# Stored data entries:
■ ■ ■ ■

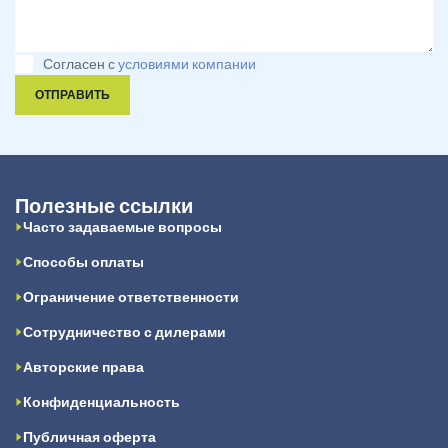
Согласен с
условиями компании
ОТПРАВИТЬ
Полезные ссылки
Часто задаваемые вопросы
Способы оплаты
Ограничение ответственности
Сотрудничество с дилерами
Авторские права
Конфиденциальность
Публичная оферта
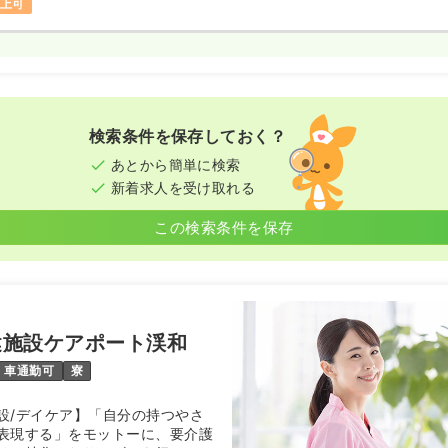
以上可
検索条件を保存しておく？
あとから簡単に検索
新着求人を受け取れる
この検索条件を保存
健施設ケアポート渓和
車通勤可
寮
設/デイケア】「自分の持つやさ
表現する」をモットーに、要介護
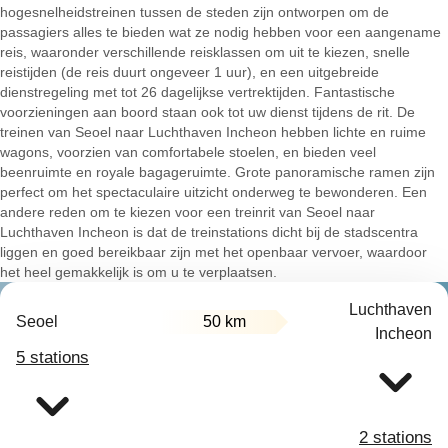
hogesnelheidstreinen tussen de steden zijn ontworpen om de
passagiers alles te bieden wat ze nodig hebben voor een aangename
reis, waaronder verschillende reisklassen om uit te kiezen, snelle
reistijden (de reis duurt ongeveer 1 uur), en een uitgebreide
dienstregeling met tot 26 dagelijkse vertrektijden. Fantastische
voorzieningen aan boord staan ook tot uw dienst tijdens de rit. De
treinen van Seoel naar Luchthaven Incheon hebben lichte en ruime
wagons, voorzien van comfortabele stoelen, en bieden veel
beenruimte en royale bagageruimte. Grote panoramische ramen zijn
perfect om het spectaculaire uitzicht onderweg te bewonderen. Een
andere reden om te kiezen voor een treinrit van Seoel naar
Luchthaven Incheon is dat de treinstations dicht bij de stadscentra
liggen en goed bereikbaar zijn met het openbaar vervoer, waardoor
het heel gemakkelijk is om u te verplaatsen.
Luchthaven
Seoel
50 km
Incheon
5 stations
2 stations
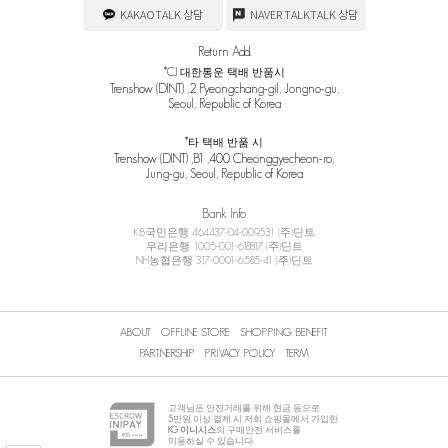
KAKAOTALK 상담
NAVER TALKTALK 상담
Return Add.
*CJ 대한통운 택배 반품시
Trenshow (DINT) ,2 Pyeongchang-gil, Jongno-gu,
Seoul, Republic of Korea
*타 택배 반품 시
Trenshow (DINT) ,B1 ,400 Cheonggyecheon-ro,
Jung-gu, Seoul, Republic of Korea
Bank Info
KB국민은행 464437-04-009531 (주)딘트
우리은행 1005-001-618817 (주)딘트
NH농협은행 317-0001-6585-41 (주)딘트
ABOUT
OFFLINE STORE
SHOPPING BENEFIT
PARTNERSHIP
PRIVACY POLICY
TERM
고객님은 안전거래를 위해 현금 등으로
5
만원 이상 결제 시 저희 쇼핑몰에서 가입한
KG 이니시스
의 구매안전 서비스를
이용하실 수 있습니다.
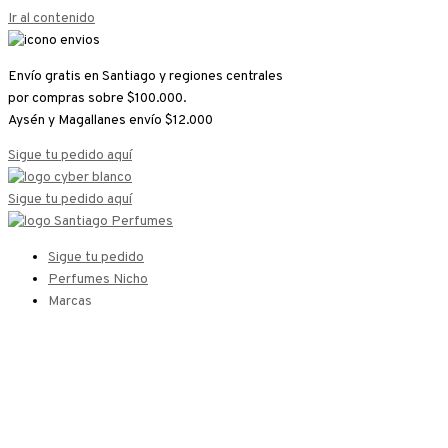
Ir al contenido
Envío gratis en Santiago y regiones centrales
por compras sobre $100.000.
Aysén y Magallanes envío $12.000
Sigue tu pedido aquí
Sigue tu pedido aquí
Sigue tu pedido
Perfumes Nicho
Marcas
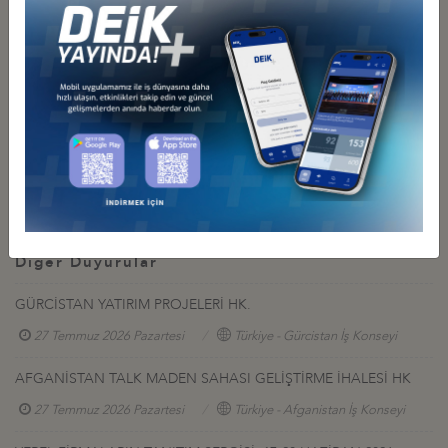
Ek 1 – Katılım Formu
Ek 2 – Heyet Listesi
İlgili Dosyalar
Heyet Listesi
Katılım Formu
Diğer Duyurular
GÜRCİSTAN YATIRIM PROJELERİ HK.
27 Temmuz 2026 Pazartesi
Türkiye - Gürcistan İş Konseyi
AFGANİSTAN TALK MADEN SAHASI GELİŞTİRME İHALESİ HK
27 Temmuz 2026 Pazartesi
Türkiye - Afganistan İş Konseyi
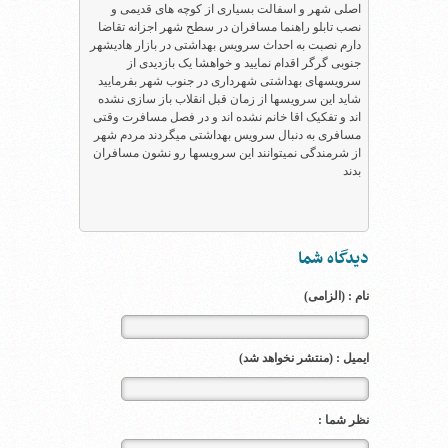
اصلی شهر و اسفالت بسیاری از کوچه های قدیمی و
نصب تابلو راهنما مسافران در سطح شهر اجزانه تقاضا
دارم نصبت به احداث سرویس بهداشتی در بازار هادیشهر
جنوبی گرگر اقدام نمایید و خواهشا یک بازدیدی از
سرویسهای بهداشتی شهرداری در جنوب شهر بفرمایید
شاید این سرویسها از زمان قبل انقلاب باز سازی نشده
اند و تفکیک اقا خانم نشده اند و در فصل مسافرت وقتی
مسافری به دنبال سرویس بهداشتی میگردند مردم شهر
از شرمندگی نمیتوانند این سرویسها رو نشون مسافران
بدند
دیدگاه شما
نام : (الزامی)
ایمیل : (منتشر نخواهد شد)
نظر شما :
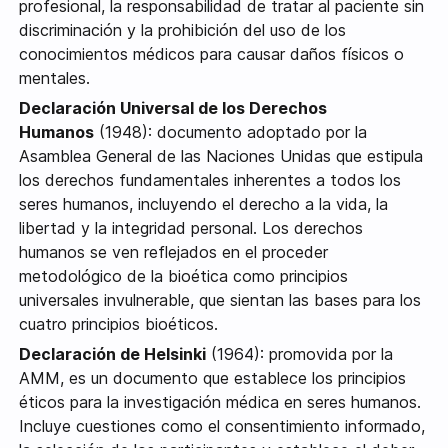
profesional, la responsabilidad de tratar al paciente sin
discriminación y la prohibición del uso de los
conocimientos médicos para causar daños físicos o
mentales.
Declaración Universal de los Derechos
Humanos
(1948): documento adoptado por la
Asamblea General de las Naciones Unidas que estipula
los derechos fundamentales inherentes a todos los
seres humanos, incluyendo el derecho a la vida, la
libertad y la integridad personal. Los derechos
humanos se ven reflejados en el proceder
metodológico de la bioética como principios
universales invulnerable, que sientan las bases para los
cuatro principios bioéticos.
Declaración de Helsinki
(1964): promovida por la
AMM, es un documento que establece los principios
éticos para la investigación médica en seres humanos.
Incluye cuestiones como el consentimiento informado,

■ ■ ■ ■

# Task statement:
Could you transcribe the records above exactly, leaving every picture out?

# Written reply:
Согласен с
условиями компании
ОТПРАВИТЬ
Полезные ссылки
Часто задаваемые вопросы
Способы оплаты
Ограничение ответственности
Сотрудничество с дилерами
Авторские права
Конфиденциальность
Публичная оферта
以上可
検索条件を保存しておく？
あとから簡単に検索
新着求人を受け取れる
この検索条件を保存
健施設ケアポート渓和
車通勤可
寮
設/デイケア】「自分の持つやさ
表現する」をモットーに、要介護
hogesnelheidstreinen tussen de steden zijn ontworpen om de
passagiers alles te bieden wat ze nodig hebben voor een aangename
reis, waaronder verschillende reisklassen om uit te kiezen, snelle
reistijden (de reis duurt ongeveer 1 uur), en een uitgebreide
dienstregeling met tot 26 dagelijkse vertrektijden. Fantastische
voorzieningen aan boord staan ook tot uw dienst tijdens de rit. De
treinen van Seoel naar Luchthaven Incheon hebben lichte en ruime
wagons, voorzien van comfortabele stoelen, en bieden veel
beenruimte en royale bagageruimte. Grote panoramische ramen zijn
perfect om het spectaculaire uitzicht onderweg te bewonderen. Een
andere reden om te kiezen voor een treinrit van Seoel naar
Luchthaven Incheon is dat de treinstations dicht bij de stadscentra
liggen en goed bereikbaar zijn met het openbaar vervoer, waardoor
het heel gemakkelijk is om u te verplaatsen.
Luchthaven
Seoel
50 km
Incheon
5 stations
2 stations
KAKAOTALK 상담
NAVER TALKTALK 상담
Return Add.
*CJ 대한통운 택배 반품시
Trenshow (DINT) ,2 Pyeongchang-gil, Jongno-gu,
Seoul, Republic of Korea
*타 택배 반품 시
Trenshow (DINT) ,B1 ,400 Cheonggyecheon-ro,
Jung-gu, Seoul, Republic of Korea
Bank Info
KB국민은행 464437-04-009531 (주)딘트
우리은행 1005-001-618817 (주)딘트
NH농협은행 317-0001-6585-41 (주)딘트
ABOUT
OFFLINE STORE
SHOPPING BENEFIT
PARTNERSHIP
PRIVACY POLICY
TERM
고객님은 안전거래를 위해 현금 등으로
5
만원 이상 결제 시 저희 쇼핑몰에서 가입한
KG 이니시스
의 구매안전 서비스를
이용하실 수 있습니다.
Ir al contenido
Envío gratis en Santiago y regiones centrales
por compras sobre $100.000.
Aysén y Magallanes envío $12.000
Sigue tu pedido aquí
Sigue tu pedido aquí
Sigue tu pedido
Perfumes Nicho
Marcas
Ek 1 – Katılım Formu
Ek 2 – Heyet Listesi
İlgili Dosyalar
Heyet Listesi
Katılım Formu
Diğer Duyurular
GÜRCİSTAN YATIRIM PROJELERİ HK.
27 Temmuz 2026 Pazartesi
Türkiye - Gürcistan İş Konseyi
AFGANİSTAN TALK MADEN SAHASI GELİŞTİRME İHALESİ HK
27 Temmuz 2026 Pazartesi
Türkiye - Afganistan İş Konseyi
اصلی شهر و اسفالت بسیاری از کوچه های قدیمی و
نصب تابلو راهنما مسافران در سطح شهر اجزانه تقاضا
دارم نصبت به احداث سرویس بهداشتی در بازار هادیشهر
جنوبی گرگر اقدام نمایید و خواهشا یک بازدیدی از
سرویسهای بهداشتی شهرداری در جنوب شهر بفرمایید
شاید این سرویسها از زمان قبل انقلاب باز سازی نشده
اند و تفکیک اقا خانم نشده اند و در فصل مسافرت وقتی
مسافری به دنبال سرویس بهداشتی میگردند مردم شهر
از شرمندگی نمیتوانند این سرویسها رو نشون مسافران
بدند
دیدگاه شما
نام : (الزامی)
ایمیل : (منتشر نخواهد شد)
نظر شما :
profesional, la responsabilidad de tratar al paciente sin
discriminación y la prohibición del uso de los
conocimientos médicos para causar daños físicos o
mentales.
Declaración Universal de los Derechos
Humanos
(1948): documento adoptado por la
Asamblea General de las Naciones Unidas que estipula
los derechos fundamentales inherentes a todos los
seres humanos, incluyendo el derecho a la vida, la
libertad y la integridad personal. Los derechos
humanos se ven reflejados en el proceder
metodológico de la bioética como principios
universales invulnerable, que sientan las bases para los
cuatro principios bioéticos.
Declaración de Helsinki
(1964): promovida por la
AMM, es un documento que establece los principios
éticos para la investigación médica en seres humanos.
Incluye cuestiones como el consentimiento informado,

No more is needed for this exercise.